Her experiences in South America, Australasia, and Europe opened her eyes “to the fact that so much of dating and relationships reflects our belief systems, rather than natural difference between men and women.”
As she studied history, through books like Stephanie Coontz’s Marriage: A History, she learned that love and marriage have evolved in unexpected ways.
The way we date and mate is always changing. Which means that most age-old advice has been outdated for ages.
“I often joke that, if anybody is giving you advice that dates before 2010, it’s probably outdated,” she says.
Modern studies and research are tackling age-old questions of love through hard data and the scientific method.
What we’re learning is turning many of commonly held myths about love on their heads.
Do Half of All Marriages End in Divorce?
One common myth is that half of all marriages end in divorce.
But the risk of divorce among college-educated, middle-class couples is actually dropping.
Unfortunately, the risk of divorce is going up among couples with less education who are financially struggling.
That’s not because these couples lack the motivation to stay married or the skills to stay married.
It’s because “socioeconomic status has a big impact on marriage.”
Survival concerns, like having enough money or somewhere decent to live, put a great deal of stress on relationships.
If we want people to get married and stay married, we should be creating policies that support families financially, Amy says.
Does the Size of The Ring Demonstrate the Size of His Commitment?
We put a lot of symbolic value on an engagement ring.
If you’ve been together for some time, and he’s not saving up to buy you a big ring, then he’s not really serious about the relationship…
Or is he?
An expensive ring, like an expensive wedding, is a red herring.
One study found that the more you spend on your wedding, the greater your risk of divorce.
Today, both men and women prefer to wait to marry until they’re financially stable. The delay has nothing to do with their personal commitment; it has to do with the conviction that a marriage needs to start on a firm financial footing.
“It used to be that marriage was the beginning of adulthood,” Amy says. Now, “we’re seeing marriage as something that caps the end of a successful young adulthood…. Both men and women today want to have financial stability and a clear career path before they get married.”
“This is why we’re seeing the average age of marriage getting pushed back and pushed back,” she adds.
Delaying marriage is not a bad thing.

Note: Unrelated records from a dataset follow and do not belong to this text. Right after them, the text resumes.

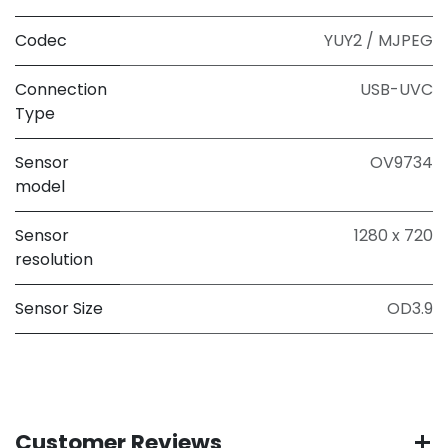
Codec
YUY2 / MJPEG
Connection
USB-UVC
Type
Sensor
OV9734
model
Sensor
1280 x 720
resolution
Sensor Size
OD3.9
Customer Reviews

It can make your marriage stronger.
“If you get married when you’re a bit older, your marriage is more likely to last,” Amy says.

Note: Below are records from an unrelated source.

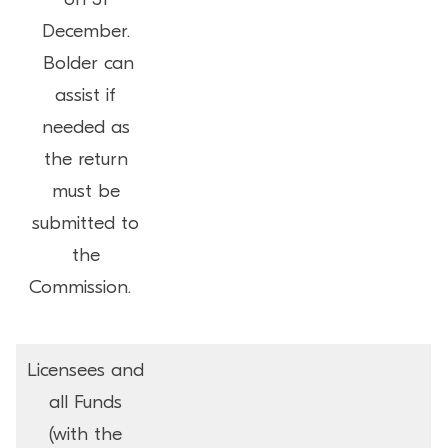
December.
Bolder can
assist if
needed as
the return
must be
submitted to
the
Commission.
Licensees and
all Funds
(with the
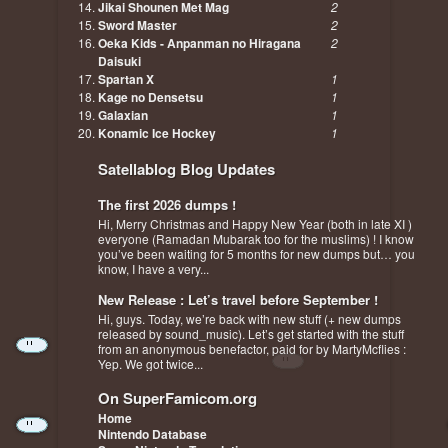
Jikai Shounen Met Mag
2
Sword Master
2
Oeka Kids - Anpanman no Hiragana
2
Daisuki
Spartan X
1
Kage no Densetsu
1
Galaxian
1
Konamic Ice Hockey
1
Satellablog Blog Updates
The first 2026 dumps !
Hi, Merry Christmas and Happy New Year (both in late XI )
everyone (Ramadan Mubarak too for the muslims) ! I know
you’ve been waiting for 5 months for new dumps but… you
know, I have a very...
New Release : Let’s travel before September !
Hi, guys. Today, we’re back with new stuff (+ new dumps
released by sound_music). Let’s get started with the stuff
from an anonymous benefactor, paid for by MartyMcflies :
Yep. We got twice...
On SuperFamicom.org
Home
Nintendo Database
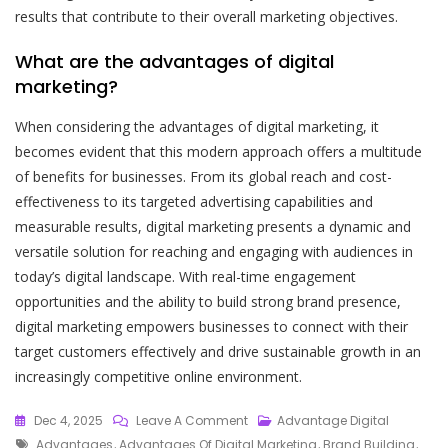
results that contribute to their overall marketing objectives.
What are the advantages of digital
marketing?
When considering the advantages of digital marketing, it
becomes evident that this modern approach offers a multitude
of benefits for businesses. From its global reach and cost-
effectiveness to its targeted advertising capabilities and
measurable results, digital marketing presents a dynamic and
versatile solution for reaching and engaging with audiences in
today’s digital landscape. With real-time engagement
opportunities and the ability to build strong brand presence,
digital marketing empowers businesses to connect with their
target customers effectively and drive sustainable growth in an
increasingly competitive online environment.
On
Dec 4, 2025
Leave A Comment
Advantage Digital
Tags
Unlocking
Advantages
,
Advantages Of Digital Marketing
,
Brand Building
,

Plus, “you’re going to have less stress on your marriage if your education is finished and you’re financially sound.”
What Makes a Great Marriage?
According to Dr. Eli Finkel in his book The All-or-Nothing Marriage, the best marriages today are better than any marriages in history.

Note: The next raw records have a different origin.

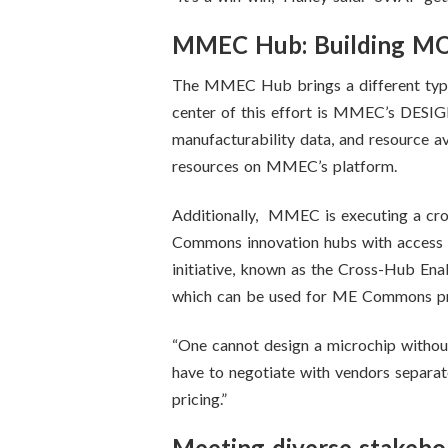
MMEC Hub: Building MOSI
The MMEC Hub brings a different type o
center of this effort is MMEC’s DESIGN
manufacturability data, and resource ava
resources on MMEC’s platform.
Additionally, MMEC is executing a cro
Commons innovation hubs with access t
initiative, known as the Cross-Hub Ena
which can be used for ME Commons pro
“One cannot design a microchip witho
have to negotiate with vendors separat
pricing.”
Meeting diverse stakeho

In the past, marriage provided a practical function. Couples needed each other to provide for the basic needs of daily life.
Today, most couples don’t need each other for a roof over their heads or food on the table. Nor do they need to get married if they want to fall in love and live together. So why do we need marriage at all?
Because marriage helps us step into our greatness.
Marriage helps us self-actualize. A self-expressive marriage expand us. We can step into a larger vision of ourselves through our partnership with our spouse.
“Obviously, that puts a ton of pressure on your partner to really support you in becoming the person that you’ve always wanted to be,” Amy explains.
“But it also makes for a really good marriage, because you are so much more with your partner than you ever could have been when you were single.”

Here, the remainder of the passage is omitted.